Pengamat Pasar Keuangan Ariston Tjendra mengatakan yield Treasury AS kini berada di sekitar 1,66%. Sebelumnya di awal hari Jumat, yield berada di kisaran 1,62%.
Baca juga: Gagal Taklukan Dolar AS, Rupiah Melemah ke Rp14.545/USD
"Yield naik karena data indikator inflasi AS menunjukkan kenaikan melebihi proyeksi. Data indeks harga produsen AS bulan Maret Jumat malam pekan lalu dirilis naik 1,0% vs proyeksi 0,5%. Kenaikan yield ini sebagai antisipasi kenaikan inflasi AS," kata Ariston di Jakarta, Senin (12/9/2021).

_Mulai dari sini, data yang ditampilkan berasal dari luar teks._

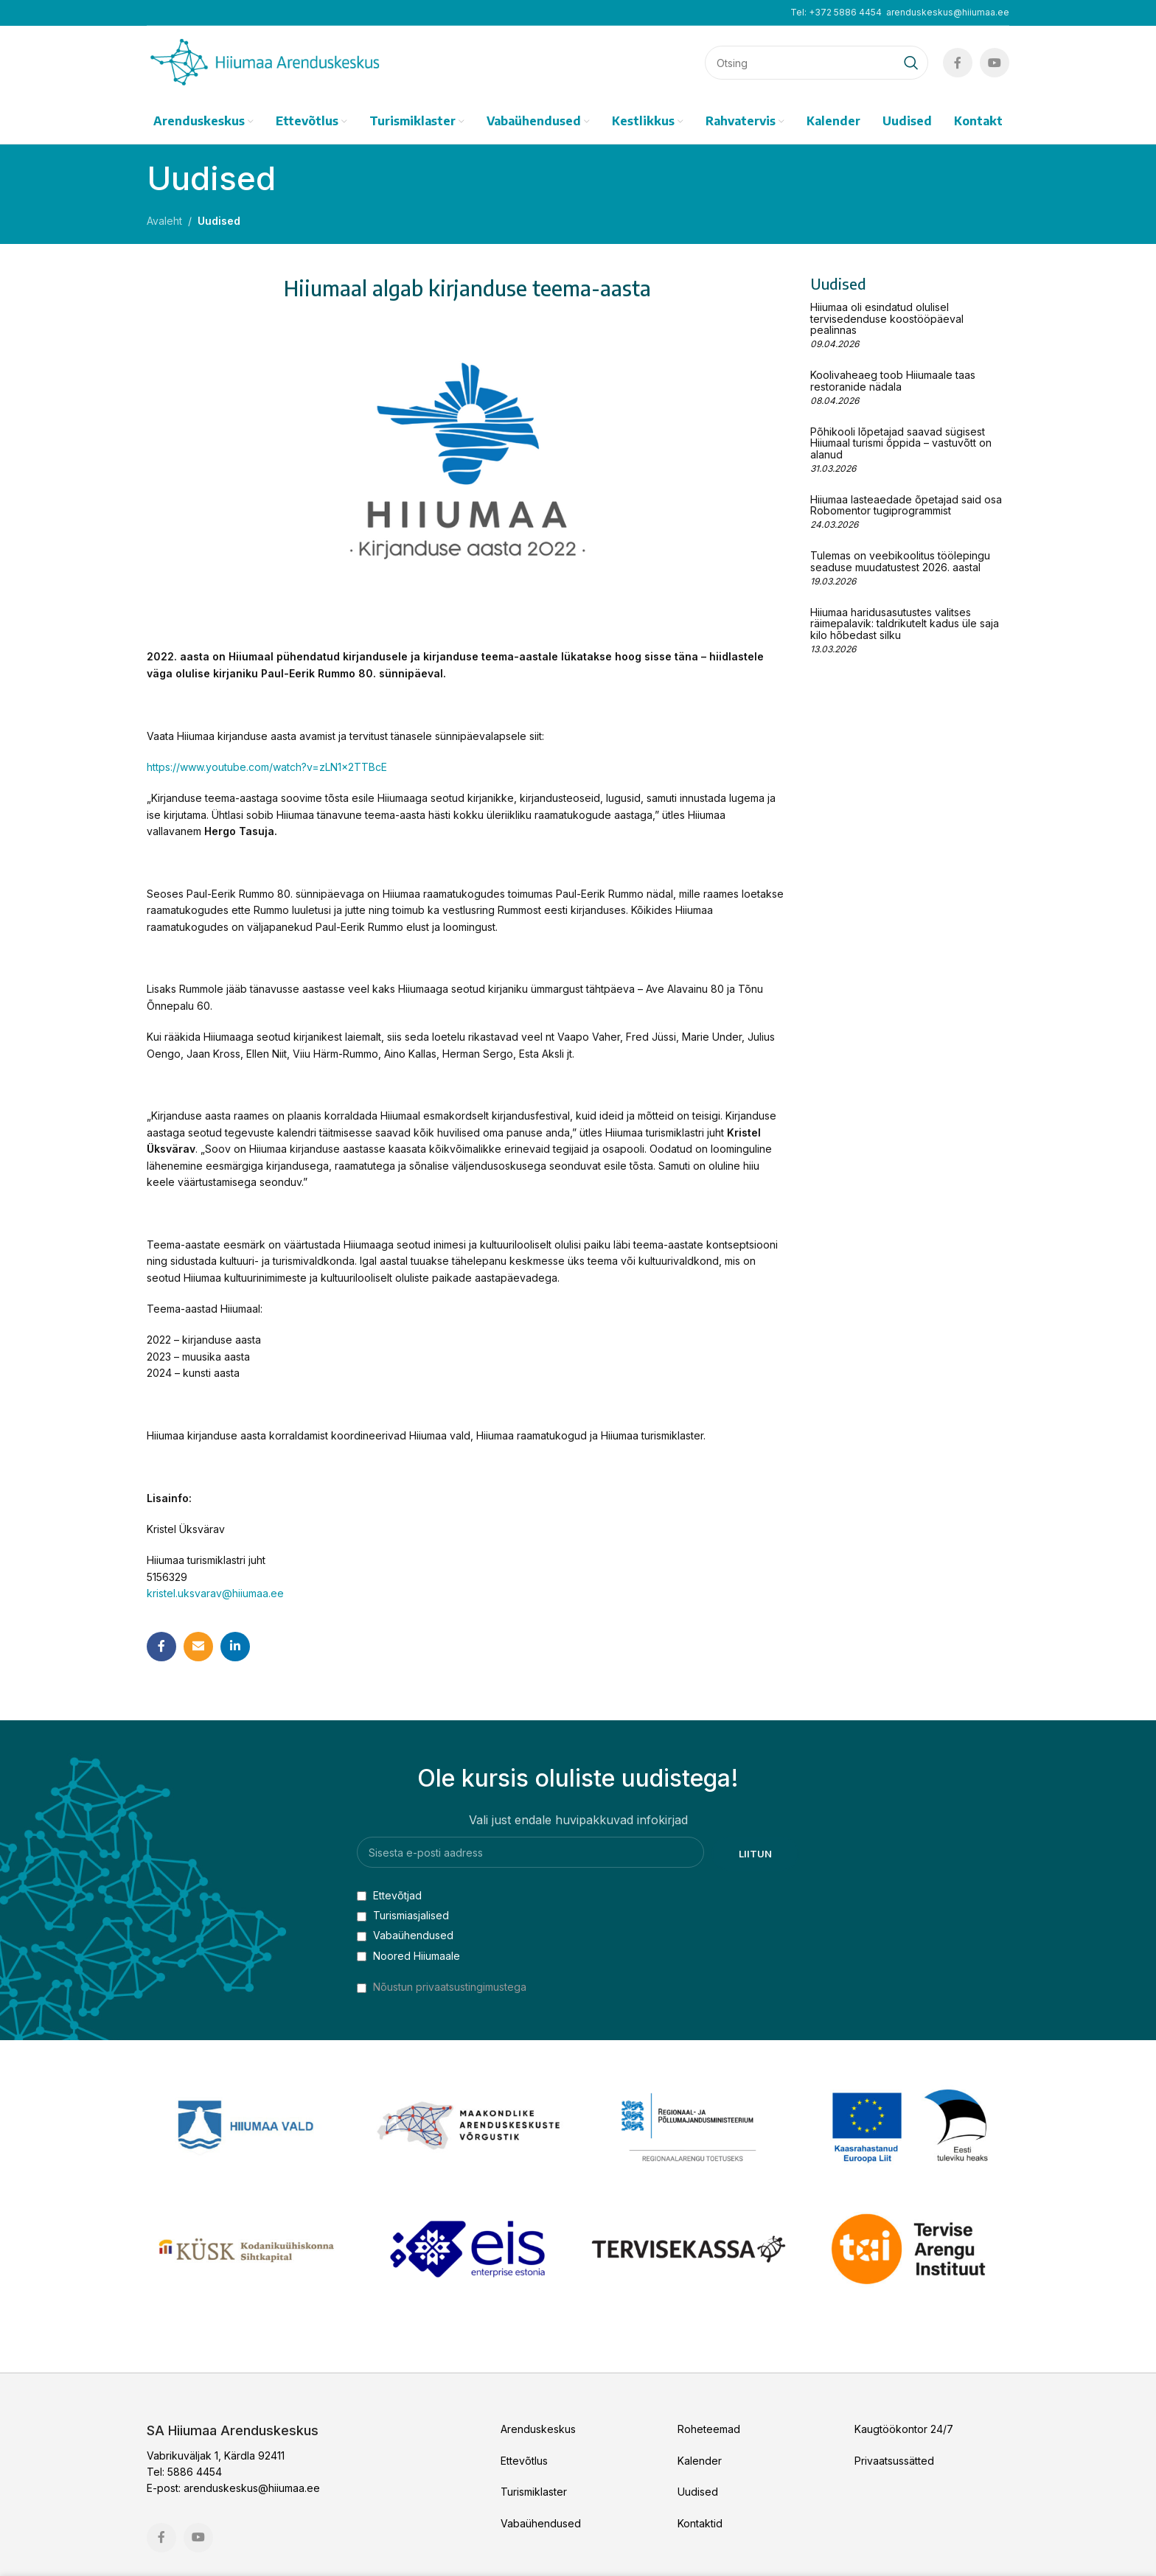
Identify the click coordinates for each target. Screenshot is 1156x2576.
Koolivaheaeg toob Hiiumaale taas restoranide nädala (892, 380)
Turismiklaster (534, 2491)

Yield AS yang kembali meninggi ini akan memberikan tekanan ke nilai tukar rupiah karena dollar AS menjadi lebih menarik.
Baca juga: Rupiah Kian Lesu, Bergerak Dekati Rp14.600/USD
"USDIDR berpotensi bergerak menuju area Rp14.600 per USD, dengan potensi support di kisaran Rp14.530 per USD," tandasnya.